AJ: There is this one kid who doesn't go here, but last year in the outdoor season he beat me in the 400 every single time. [During that time] a friend of mine, Liam Markham, was telling me, "at that point it's not a matter of skills, it's a matter of mindset. He had the mindset." Going into now, I [am looking forward to] racing him again.
How do you balance your grades, track, a job?
AJ: It can be challenging at times. My brother is now going to law school, [he is the one who] has taught me to push myself. I take opportunities and know what my limit is so I am able to balance it out.
What are ways sports have allowed you to become a leader?
AJ: I became a captain my sophomore year and with that a lot of responsibility and leadership [came]. It took a little bit of navigating because you want to show your leadership but you don't want to be overbearing. I am still navigating those waters, but I try to encourage the best I can and draw out my teammates' potential; while giving them time to grow on their own.
How do your friends and family support you?
AJ: So many people have taught me. My coach has always been supportive. When I was a freshman, there was a senior who got me hooked on the 400 meter and 500 meter races which I focus on now. He told me I had potential, and took me under his wing. I [still] strive to be like him. My teammates, Margret Ann, Ella, Sam, Nolan, have laid the groundwork.
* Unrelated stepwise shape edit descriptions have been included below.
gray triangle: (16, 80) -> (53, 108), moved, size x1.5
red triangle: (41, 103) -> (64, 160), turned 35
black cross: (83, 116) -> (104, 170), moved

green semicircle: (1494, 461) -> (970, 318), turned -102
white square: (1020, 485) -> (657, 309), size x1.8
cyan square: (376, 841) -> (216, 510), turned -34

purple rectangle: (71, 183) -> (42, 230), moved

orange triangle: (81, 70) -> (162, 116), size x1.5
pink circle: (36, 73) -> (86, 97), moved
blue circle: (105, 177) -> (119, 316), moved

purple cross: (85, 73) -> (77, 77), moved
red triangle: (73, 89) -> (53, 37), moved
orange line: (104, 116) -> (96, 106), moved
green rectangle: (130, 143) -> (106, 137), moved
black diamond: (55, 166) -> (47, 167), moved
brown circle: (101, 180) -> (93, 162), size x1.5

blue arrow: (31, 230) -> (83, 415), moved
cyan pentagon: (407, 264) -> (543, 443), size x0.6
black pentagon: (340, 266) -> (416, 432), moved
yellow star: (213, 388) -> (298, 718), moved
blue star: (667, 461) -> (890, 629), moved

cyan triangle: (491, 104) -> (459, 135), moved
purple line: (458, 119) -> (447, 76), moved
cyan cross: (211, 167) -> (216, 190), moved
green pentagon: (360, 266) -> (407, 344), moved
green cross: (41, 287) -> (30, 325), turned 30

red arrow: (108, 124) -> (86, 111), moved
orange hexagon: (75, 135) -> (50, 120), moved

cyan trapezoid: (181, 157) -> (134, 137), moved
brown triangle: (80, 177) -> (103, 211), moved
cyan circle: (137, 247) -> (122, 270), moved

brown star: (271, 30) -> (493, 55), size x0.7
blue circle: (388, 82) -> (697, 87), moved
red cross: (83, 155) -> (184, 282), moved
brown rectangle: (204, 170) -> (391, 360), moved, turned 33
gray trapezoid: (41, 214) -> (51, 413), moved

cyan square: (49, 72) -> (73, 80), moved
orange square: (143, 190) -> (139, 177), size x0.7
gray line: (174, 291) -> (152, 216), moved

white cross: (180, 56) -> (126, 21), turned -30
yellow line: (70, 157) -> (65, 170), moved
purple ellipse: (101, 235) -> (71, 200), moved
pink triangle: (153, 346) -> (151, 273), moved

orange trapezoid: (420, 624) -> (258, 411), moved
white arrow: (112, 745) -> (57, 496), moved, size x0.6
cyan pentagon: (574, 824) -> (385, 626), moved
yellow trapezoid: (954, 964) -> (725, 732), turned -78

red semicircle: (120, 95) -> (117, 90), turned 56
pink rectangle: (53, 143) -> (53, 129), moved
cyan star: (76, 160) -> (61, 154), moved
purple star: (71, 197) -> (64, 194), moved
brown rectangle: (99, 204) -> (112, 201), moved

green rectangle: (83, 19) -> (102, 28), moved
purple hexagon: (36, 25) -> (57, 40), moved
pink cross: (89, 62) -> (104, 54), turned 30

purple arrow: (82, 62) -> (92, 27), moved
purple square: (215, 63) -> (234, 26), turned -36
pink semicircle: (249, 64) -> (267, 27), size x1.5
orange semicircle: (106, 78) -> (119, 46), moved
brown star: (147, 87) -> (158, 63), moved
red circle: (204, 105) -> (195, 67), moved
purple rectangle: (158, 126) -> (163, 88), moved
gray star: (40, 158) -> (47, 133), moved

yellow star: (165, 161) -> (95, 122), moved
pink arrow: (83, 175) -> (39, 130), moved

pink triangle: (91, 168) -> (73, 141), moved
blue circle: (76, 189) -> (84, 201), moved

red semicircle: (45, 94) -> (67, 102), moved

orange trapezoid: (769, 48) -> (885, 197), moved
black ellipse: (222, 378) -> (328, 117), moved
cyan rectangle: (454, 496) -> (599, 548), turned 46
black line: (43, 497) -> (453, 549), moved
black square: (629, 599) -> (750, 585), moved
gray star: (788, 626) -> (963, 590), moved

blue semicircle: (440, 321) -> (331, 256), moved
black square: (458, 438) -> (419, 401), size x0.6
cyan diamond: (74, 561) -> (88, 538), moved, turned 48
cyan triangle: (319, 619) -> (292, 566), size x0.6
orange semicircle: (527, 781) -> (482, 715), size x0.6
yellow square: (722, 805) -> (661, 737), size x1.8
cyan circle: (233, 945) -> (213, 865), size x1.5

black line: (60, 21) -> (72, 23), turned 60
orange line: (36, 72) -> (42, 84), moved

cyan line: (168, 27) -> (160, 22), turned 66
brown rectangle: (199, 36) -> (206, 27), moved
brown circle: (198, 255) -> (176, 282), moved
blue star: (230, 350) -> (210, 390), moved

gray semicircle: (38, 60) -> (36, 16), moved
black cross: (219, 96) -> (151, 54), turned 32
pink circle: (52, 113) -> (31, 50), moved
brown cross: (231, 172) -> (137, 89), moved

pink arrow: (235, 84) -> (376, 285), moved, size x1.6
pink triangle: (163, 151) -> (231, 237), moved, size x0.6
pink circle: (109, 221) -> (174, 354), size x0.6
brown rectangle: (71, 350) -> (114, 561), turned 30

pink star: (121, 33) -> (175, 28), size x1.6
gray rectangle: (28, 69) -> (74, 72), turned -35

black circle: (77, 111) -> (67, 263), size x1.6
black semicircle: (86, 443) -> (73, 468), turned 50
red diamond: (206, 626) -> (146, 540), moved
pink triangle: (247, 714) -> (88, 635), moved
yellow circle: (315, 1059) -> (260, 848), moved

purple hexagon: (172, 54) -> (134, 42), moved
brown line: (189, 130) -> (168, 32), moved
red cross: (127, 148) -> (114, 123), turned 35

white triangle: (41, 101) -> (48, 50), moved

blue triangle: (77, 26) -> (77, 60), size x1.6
Going into freshman year I didn't know what I was doing, but they took me in, encouraged me, and pushed me.
Do you have any aspirations for sports in college?
AJ: I have considered running in college. If I am recruited I will definitely take that. My coach said that with my grades and athletic ability I will definitely have a shot at getting into the college I want to. It would be cool to race against some really talented athletes.
PHOTO CREDIT: JEFF SIDES
A powerful sprinter crosses the line, finishing the 500m dash at JDL. Setting a school record for the 300m and winning the 500m at states, Adrien Jacobs has had a rewarding indoor track season and is set for success in the current outdoor season.